This Lenten series features a different person each week. Nothing in particular connects these people, other than my desire to ask them a few questions. They may not be the questions you would have asked, but I hope you might appreciate their answers nonetheless.  TL

Sister Madeline Dorsey is a Maryknoll Sister who was serving in El Salvador when four American churchwomen were killed by National Guardsmen on 2 Dec. 1980. Three of the four slain ministers — Sisters Maura Clarke and Ita Ford, and lay volunteer Jean Donovan — were members of the Maryknoll religious order. The fourth, Sister Dorothy Kazel, was an Ursuline.  The four women were ambushed on a remote stretch of road, their vehicle was stripped and burned and the bodies buried. "We were not intended to find them," Sister Madeline says. But the women’s bodies were found because a campesino "risked his neck"' in telling his parish priest that he had been forced to bury four women. Sister Madeline and another sister had the job of getting the bodies uncovered. In the 25 years since their murders, the four women have been embraced as martyrs by the poor of Latin America, as well as by people in the United States in acknowledgment of their determined faithfulness in living out the gospel and their brutal demise. Those implicated in their deaths have been linked to the School of the Americas, a U.S. Army training facility located at Fort Benning, Ga.

 

 

 

 

Sister Madeline Dorsey, MM
First of all, can you tell us about yourself?
I was born in Bay Ridge, Brooklyn, NY, all of 87˝ years ago. I entered Maryknoll 69˝ years ago and celebrated my 70th Jubilee on Feb. 12 along with 14 Sisters celebrating their 60th or Diamond Jubilee — this in the midst of a beautiful snowstorm or blizzard of 2006.
Briefly, my Maryknoll mission assignments have taken me to eight countries on three continents: Panama, Bolivia, Sri Lanka, USA, Peru, El Salvador, Guatemala and Mexico. In the first five mentioned my work was pioneering in medical work, either nursing or administration. (For both professions I was prepared by my Congregation.) In El Salvador I started out with a combination of pastoral work and preventive medicine but had to drop the latter when it was wrongly judged "subversive"!  I’ve continued up until today in some form of pastoral outreach.  Presently I am residing at our Centerhouse in Maryknoll, NY.

What do you recall about the situation in El Salvador in late 1980?
The atmosphere in El Salvador during the later half of the 1970s leading up to the killing of our Sisters and friends was violent toward the poor — simple farmers, laborers, catechists and then toward priests, sisters, professionals and students who accompanied the "conscientisized" poor.  At first only Salvadorans were oppressed, tortured and killed and then Archbishop Oscar Romero’s death (26 years ago March 24) shocked the world, and our Sisters’ and friends’ death followed.

What did you do after the sisters were killed?
We loved our people. How could we even think of leaving?  We believed absolutely in the pastoral work of accompaniment, which was taught and proclaimed by Archbishop Romero.  Yes, we remained after the deaths until six months later when a direct threat to Maryknoll priests and sisters would have endanger-ed others had we stayed.

What memories linger from this tragic ordeal?
When their bodies were crudely pulled from that single hidden grave, I could only think they are at home with a loving God — these are only their lifeless bodies. We fell to our knees and prayed.
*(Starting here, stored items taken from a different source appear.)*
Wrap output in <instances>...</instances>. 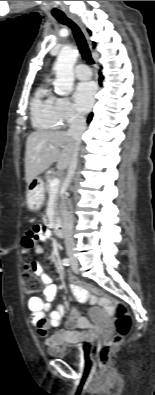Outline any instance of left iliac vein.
<instances>
[{
	"label": "left iliac vein",
	"mask_w": 155,
	"mask_h": 395,
	"mask_svg": "<svg viewBox=\"0 0 155 395\" xmlns=\"http://www.w3.org/2000/svg\"><path fill=\"white\" fill-rule=\"evenodd\" d=\"M71 269L74 273H78L79 269H78V263L76 260H72Z\"/></svg>",
	"instance_id": "obj_1"
}]
</instances>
Yes, I felt anger at such a terrible crime against ours who only rendered love and caring service. The complicity of it all: no doubt as to those responsible! 
Images remaining from that day?  Only of their smiling faces, which never fade for us and those relatives, friends and church people who are still inspired by their dedicated lives and martyrdom.

What is the legacy of these four martyrs?
Their total dedication to God and His little ones. No cost was too great. They were happy in their service and solidarity.  With Archbishop Romero they are regarded as saints who worked for the good of the poor. American religious and youth who knew of them were drawn to make commitments. Some children were named for them, and now come here to look in our archives and find out more about them.  Works in their memory continue to this day — 25 years later! They live. Presente!